**Exercise objective**
Your task is to gather the lines below that hold the string "Jürgen".
★ ★ ★
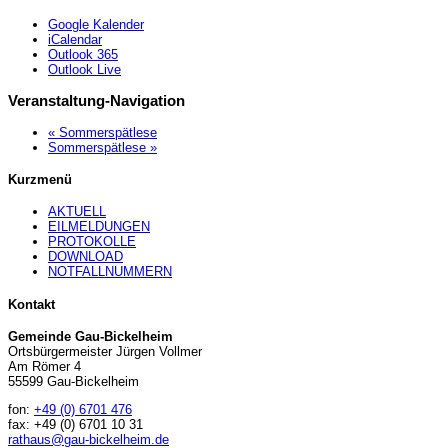
Google Kalender
iCalendar
Outlook 365
Outlook Live
Veranstaltung-Navigation
«
Sommerspätlese
Sommerspätlese
»
Kurzmenü
AKTUELL
EILMELDUNGEN
PROTOKOLLE
DOWNLOAD
NOTFALLNUMMERN
Kontakt
Gemeinde Gau-Bickelheim
Ortsbürgermeister Jürgen Vollmer
Am Römer 4
55599 Gau-Bickelheim
fon:
+49 (0) 6701 476
fax: +49 (0) 6701 10 31
rathaus@gau-bickelheim.de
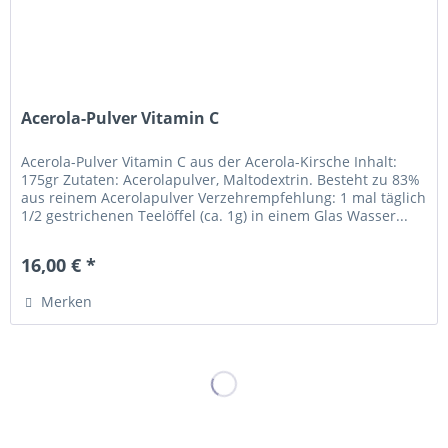
Acerola-Pulver Vitamin C
Acerola-Pulver Vitamin C aus der Acerola-Kirsche Inhalt:
175gr Zutaten: Acerolapulver, Maltodextrin. Besteht zu 83%
aus reinem Acerolapulver Verzehrempfehlung: 1 mal täglich
1/2 gestrichenen Teelöffel (ca. 1g) in einem Glas Wasser...
16,00 € *
Merken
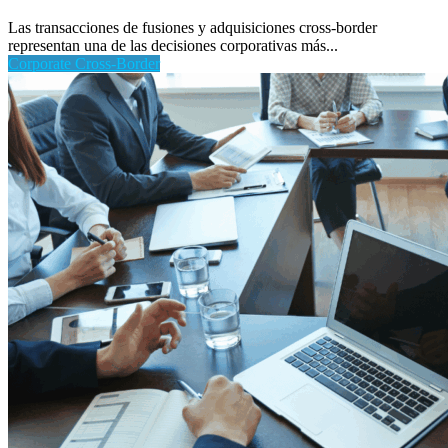
Las transacciones de fusiones y adquisiciones cross-border
representan una de las decisiones corporativas más...
Corporate Cross-Border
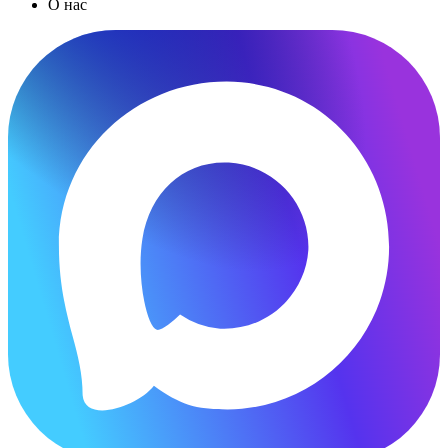
О нас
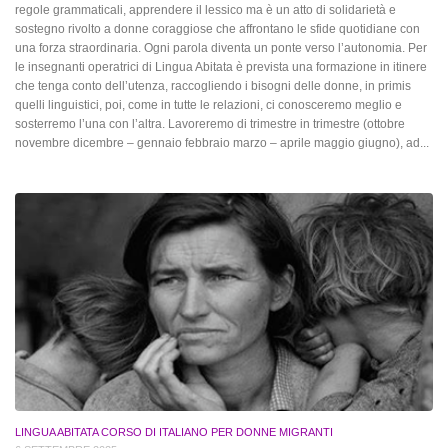
regole grammaticali, apprendere il lessico ma è un atto di solidarietà e
sostegno rivolto a donne coraggiose che affrontano le sfide quotidiane con
una forza straordinaria. Ogni parola diventa un ponte verso l’autonomia. Per
le insegnanti operatrici di Lingua Abitata è prevista una formazione in itinere
che tenga conto dell’utenza, raccogliendo i bisogni delle donne, in primis
quelli linguistici, poi, come in tutte le relazioni, ci conosceremo meglio e
sosterremo l’una con l’altra. Lavoreremo di trimestre in trimestre (ottobre
novembre dicembre – gennaio febbraio marzo – aprile maggio giugno), ad...
LINGUA ABITATA CORSO DI ITALIANO PER DONNE MIGRANTI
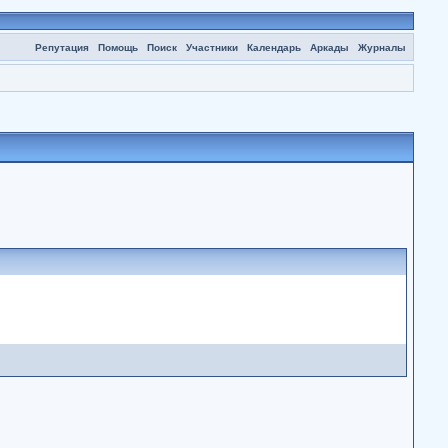
Репутация
Помощь
Поиск
Участники
Календарь
Аркады
Журналы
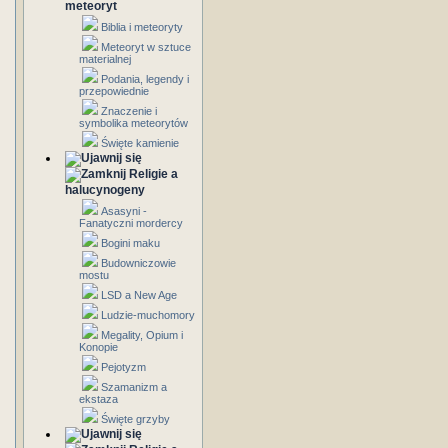
meteoryt
Biblia i meteoryty
Meteoryt w sztuce
materialnej
Podania, legendy i
przepowiednie
Znaczenie i
symbolika meteorytów
Święte kamienie
Religie a
halucynogeny
Asasyni -
Fanatyczni mordercy
Bogini maku
Budowniczowie
mostu
LSD a New Age
Ludzie-muchomory
Megality, Opium i
Konopie
Pejotyzm
Szamanizm a
ekstaza
Święte grzyby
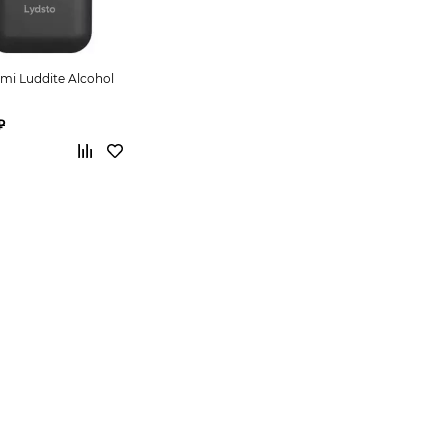
mi Luddite Alcohol
₽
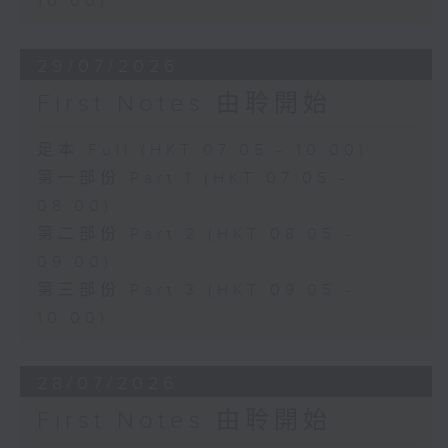
10:00)
29/07/2026
First Notes 由聆開始
足本 Full (HKT 07:05 - 10:00)
第一部份 Part 1 (HKT 07:05 -
08:00)
第二部份 Part 2 (HKT 08:05 -
09:00)
第三部份 Part 3 (HKT 09:05 -
10:00)
28/07/2026
First Notes 由聆開始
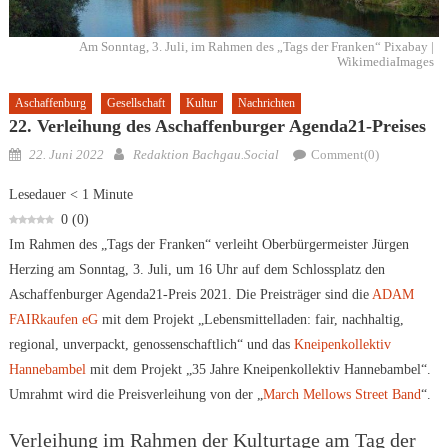
Am Sonntag, 3. Juli, im Rahmen des „Tags der Franken“ Pixabay |
WikimediaImages
Aschaffenburg
Gesellschaft
Kultur
Nachrichten
22. Verleihung des Aschaffenburger Agenda21-Preises
Posted
Author
22. Juni 2022
Redaktion Bachgau.Social
Comment(0)
on
Lesedauer
< 1
Minute
0
(
0
)
Im Rahmen des „Tags der Franken“ verleiht Oberbürgermeister Jürgen
Herzing am Sonntag, 3. Juli, um 16 Uhr auf dem Schlossplatz den
Aschaffenburger Agenda21-Preis 2021. Die Preisträger sind die
ADAM
FAIRkaufen eG
mit dem Projekt „Lebensmittelladen: fair, nachhaltig,
regional, unverpackt, genossenschaftlich“ und das
Kneipenkollektiv
Hannebambel
mit dem Projekt „35 Jahre Kneipenkollektiv Hannebambel“.
Umrahmt wird die Preisverleihung von der „
March Mellows Street Band
“.
Verleihung im Rahmen der Kulturtage am Tag der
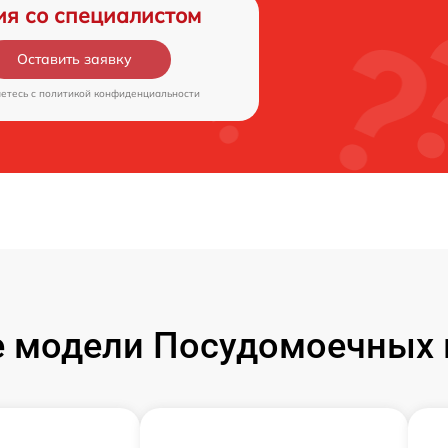
ия со специалистом
Оставить заявку
аетесь c
политикой конфиденциальности
 модели Посудомоечных 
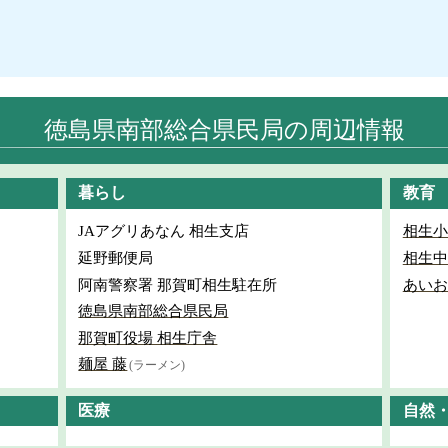
徳島県南部総合県民局の周辺情報
暮らし
教育
JAアグリあなん 相生支店
相生小
延野郵便局
相生中
阿南警察署 那賀町相生駐在所
あいお
徳島県南部総合県民局
那賀町役場 相生庁舎
麺屋 藤
(ラーメン)
医療
自然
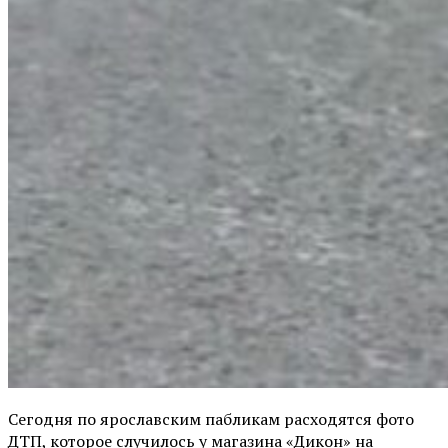
Сегодня по ярославским пабликам расходятся фото
ДТП, которое случилось у магазина «Дикон» на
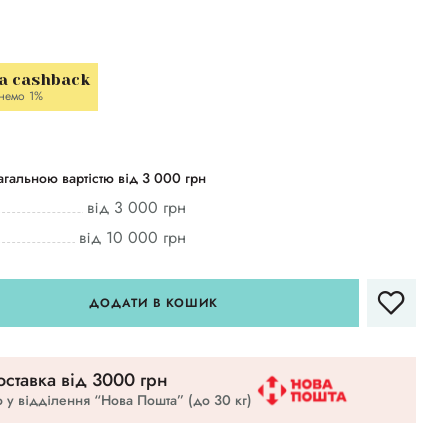
a cashback
немо 1%
гальною вартістю від 3 000 грн
від 3 000 грн
від 10 000 грн
ДОДАТИ В КОШИК
ставка вiд 3000 грн
 у відділення “Нова Пошта” (до 30 кг)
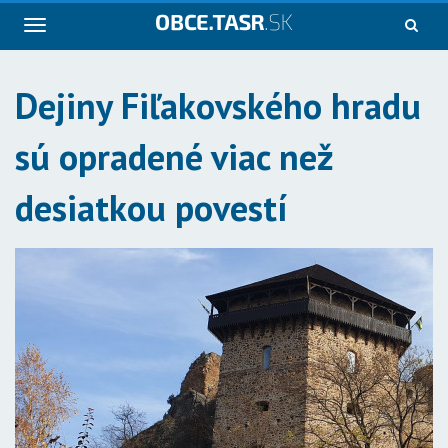
Navigácia
Dejiny Fiľakovského hradu
sú opradené viac než
desiatkou povestí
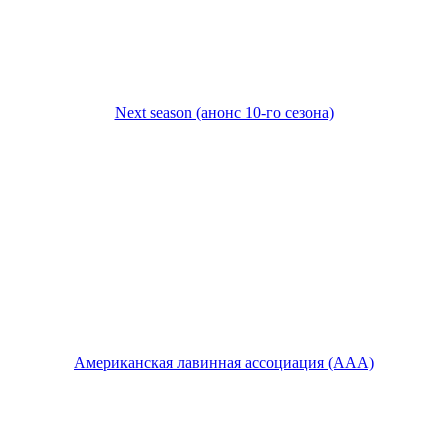
Next season (анонс 10-го сезона)
Американская лавинная ассоциация (ААА)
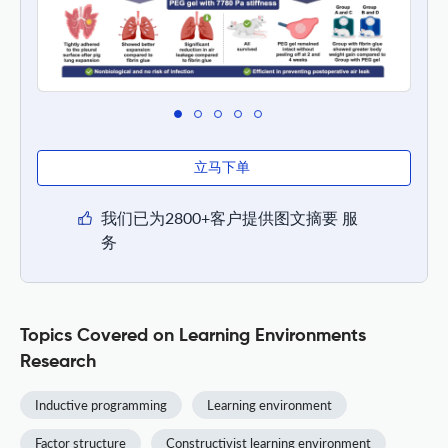
立马下单
我们已为2800+客户提供图文摘要 服
务
Topics Covered on Learning Environments
Research
Inductive programming
Learning environment
Factor structure
Constructivist learning environment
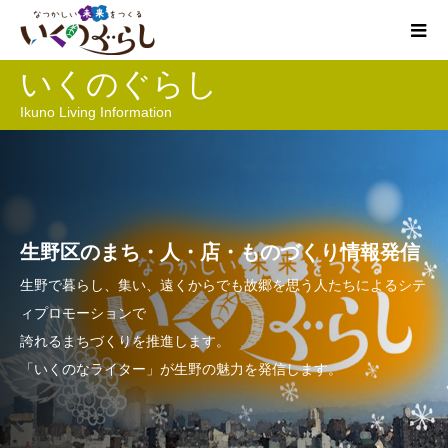
いくのぐらし
Ikuno Living Information
生野区のまち・人・店・ものづくり情報発信
生野で暮らし、集い、遠くからでも故郷を思う人たちによるシテ
ィプロモーションで
誇れるまちづくりを推進します。
「いくのなライター」が生野の魅力を発信します。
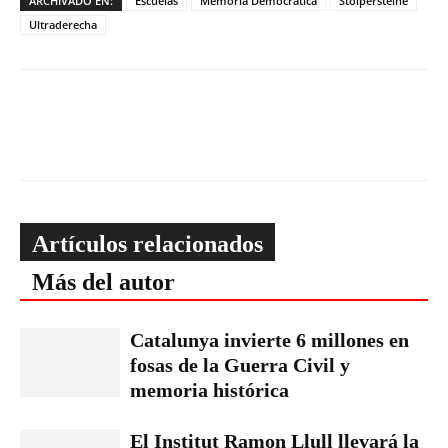
ARCHIVADO EN:
Escuelas
Memoria Democrática
Stolpersteine
Ultraderecha
Artículos relacionados
Más del autor
Catalunya invierte 6 millones en
fosas de la Guerra Civil y
memoria histórica
El Institut Ramon Llull llevará la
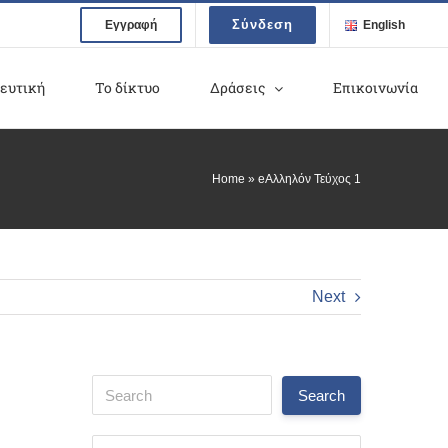
Σύνδεση
Εγγραφή
English
ευτική
Το δίκτυο
Δράσεις
Επικοινωνία
Home
»
eΑλληλόν Τεύχος 1
Next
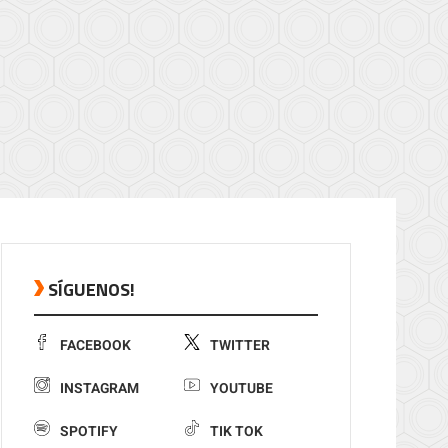
SÍGUENOS!
FACEBOOK
TWITTER
INSTAGRAM
YOUTUBE
SPOTIFY
TIK TOK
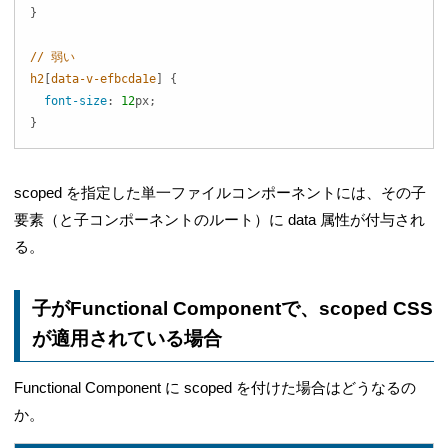
}
// 弱い

h2
[
data-v-efbcda1e
]
{
font-size
:
12
px
;
}
scoped を指定した単一ファイルコンポーネントには、その子
要素（と子コンポーネントのルート）に data 属性が付与され
る。
子がFunctional Componentで、scoped CSS
が適用されている場合
Functional Component に scoped を付けた場合はどうなるの
か。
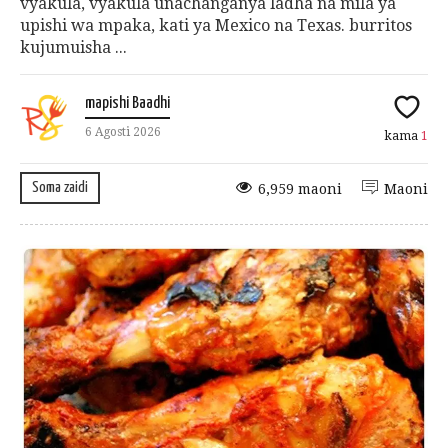
vyakula, vyakula unachanganya ladha na mila ya
upishi wa mpaka, kati ya Mexico na Texas. burritos
kujumuisha ...
mapishi Baadhi
6 Agosti 2026
kama
1
Soma zaidi
6,959 maoni
Maoni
★ ★ ★
**Finished exercise**
Ortsbürgermeister Jürgen Vollmer
Im Rahmen des „Tags der Franken“ verleiht Oberbürgermeister Jürgen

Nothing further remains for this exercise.